ALERTE : Nouvelle recrudescence des disparitions au Burundi !

Dans le cadre de sa « Campagne NDONDEZA contre les disparitions forcées au Burundi », le FOCODE a recueilli des informations et des témoignages sur la disparition forcée de Monsieur Jean-Marie Vianney ARAKAZA, jeune opposant au troisième mandat de Pierre Nkurunziza, récemment lauréat du Lycée Technique Saint-Luc de Bujumbura et employé de la société de gardiennage (PSG), introuvable depuis son enlèvement survenu dans la matinée du 03 mars 2018 en mairie de Bujumbura, tout près de l’entreprise BRARUDI. L’opération de son enlèvement aurait été exécutée par des éléments du Service National de Renseignement (SNR) conduits par son officier Joseph Mathias NIYONZIMA plus connu sous le sobriquet de « KAZUNGU ». La voiture utilisée dans l’enlèvement du jeune ARAKAZA aurait pris la route Bujumbura-Bubanza mais aurait bifurqué vers Buringa (Commune Gihanga) et, à partir de là, il n’y a aucune trace de la victime.

Il est rare qu’un dossier NDONDEZA soit réalisé dans l’espace d’un mois après l’annonce de la disparition d’une personne.

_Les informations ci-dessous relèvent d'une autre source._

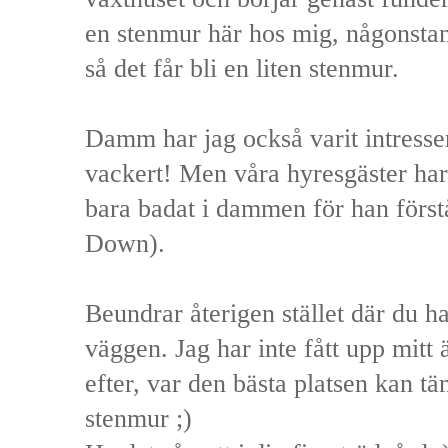
en stenmur här hos mig, någonstans.
så det får bli en liten stenmur.
Damm har jag också varit intresser
vackert! Men våra hyresgäster ha
bara badat i dammen för han först
Down).
Beundrar återigen stället där du h
väggen. Jag har inte fått upp mitt
efter, var den bästa platsen kan tä
stenmur ;)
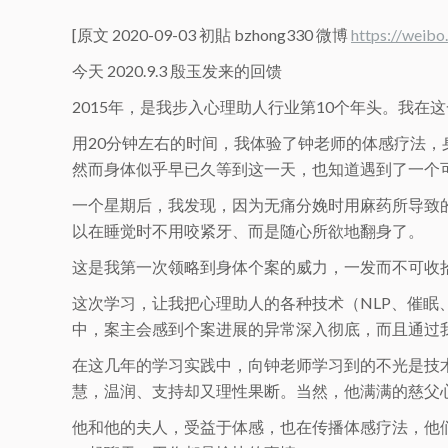
[原文 2020-09-03 初貼 bzhong330 微博
https://weib
今天 2020.9.3 殷玉发来的回馈
2015年，是我步入心理助人行业第10个年头。我在
用20分钟左右的时间，我体验了钟老师的体感疗法
然而身体似乎早已久等到这一天，也知道遇到了一个
一个星期后，我发现，因为无痛分娩时用麻药所导致
以在睡觉时不用咬紧牙、而是随心所欲地翻身了。
这是我第一次领略到身体个案的威力，一发而不可收
这次学习，让我把心理助人的各种技术（NLP、催
中，案主会感到个案进展的异常深入彻底，而且通过
在这几年的学习实践中，向钟老师学习到的不光是技
慧，温润、支持却又理性果断。当然，他满满的慈父
他和他的夫人，受益于体感，也在传播体感疗法，他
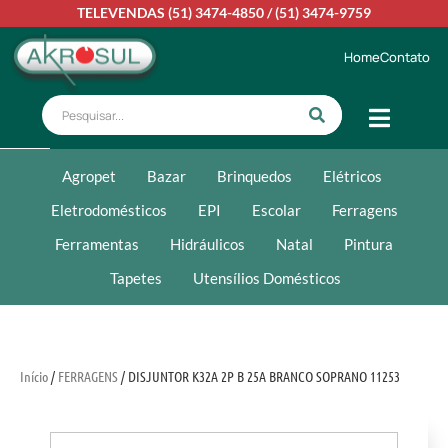
TELEVENDAS
(51) 3474-4850
/
(51) 3474-9759
Home
Contato
Agropet
Bazar
Brinquedos
Elétricos
Eletrodomésticos
EPI
Escolar
Ferragens
Ferramentas
Hidráulicos
Natal
Pintura
Tapetes
Utensílios Domésticos
Início
/
FERRAGENS
/ DISJUNTOR K32A 2P B 25A BRANCO SOPRANO 11253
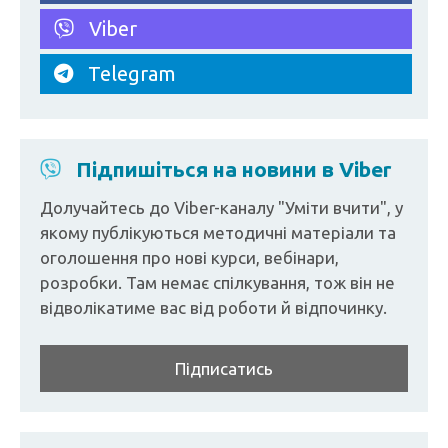
Viber
Telegram
Підпишіться на новини в Viber
Долучайтесь до Viber-каналу "Уміти вчити", у
якому публікуються методичні матеріали та
оголошення про нові курси, вебінари,
розробки. Там немає спілкування, тож він не
відволікатиме вас від роботи й відпочинку.
Підписатись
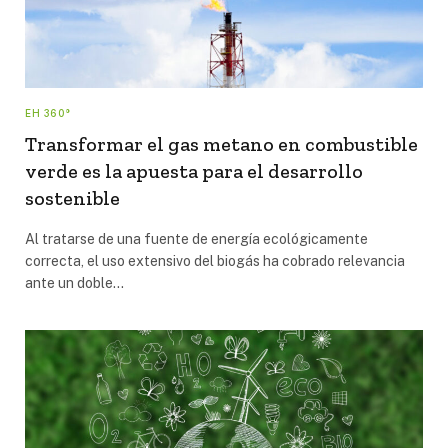
EH 360°
Transformar el gas metano en combustible
verde es la apuesta para el desarrollo
sostenible
Al tratarse de una fuente de energía ecológicamente
correcta, el uso extensivo del biogás ha cobrado relevancia
ante un doble…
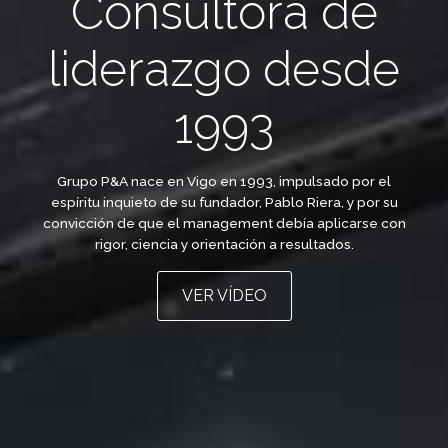
Consultora de
liderazgo desde
1993
Grupo P&A nace en Vigo en 1993, impulsado por el
espíritu inquieto de su fundador, Pablo Riera, y por su
convicción de que el management debía aplicarse con
rigor, ciencia y orientación a resultados.
VER VÍDEO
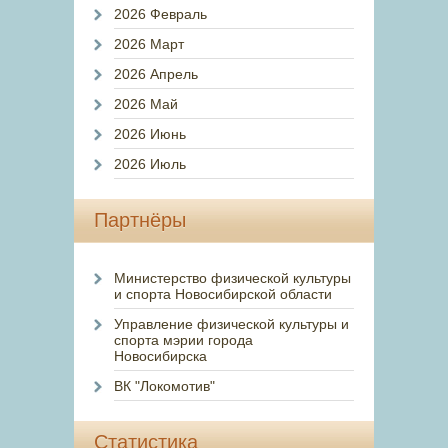
2026 Февраль
2026 Март
2026 Апрель
2026 Май
2026 Июнь
2026 Июль
Партнёры
Министерство физической культуры
и спорта Новосибирской области
Управление физической культуры и
спорта мэрии города
Новосибирска
ВК "Локомотив"
Статистика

Cette exception est motivée par le souci d’alerte sur la recrudescence des enlèvements, des disparitions et des arrestations à caractère politique à quelques semaines d’un référendum constitutionnel annoncé en mai 2018 et qui est loin de faire l’unanimité dans la société burundaise. Ce dossier dénonce enfin les comportements de la police burundaise de moins en moins crédible qui se caractérise par des déclarations pleines de mensonges et qui reste inactive dans les cas d’alerte sur les enlèvements de citoyens.

A. Identité de la victime

  1. Fils de Pascal BUHWIBIRI et de Euphémie NZAMBIMANA, Jean-Marie Vianney ARAKAZA est né en 1989 sur la colline Mabaya, commune Bisoro de la province Mwaro. Célibataire, Monsieur ARAKAZA est père naturel d’un enfant. Récemment diplômé du Lycée Technique Saint-Luc de Bujumbura (section électromécanique), la victime est employée par la société de gardiennage dénommée « Protection, Surveillance et Gardiennage », PSG en sigle. Jusqu’au moment de sa disparition, il était affecté à la garde des locaux de la Croix-Rouge Burundi à Ngagara (au Nord de la ville de Bujumbura) tandis qu’au moment fort de la crise de 2015 il gardait les locaux de la banque INTERBANK-Burundi à Mutakura.
  1. Jean-Marie Vianney réside au n°3 de la 12ème avenue à Mutakura, un quartier au Nord de la ville de Bujumbura. Il importe de souligner que Monsieur ARAKAZA n’a pas changé de résidence alors que beaucoup de jeunes de Mutakura ont dû déménager à la suite de la crise née du troisième mandat de Pierre Nkurunziza.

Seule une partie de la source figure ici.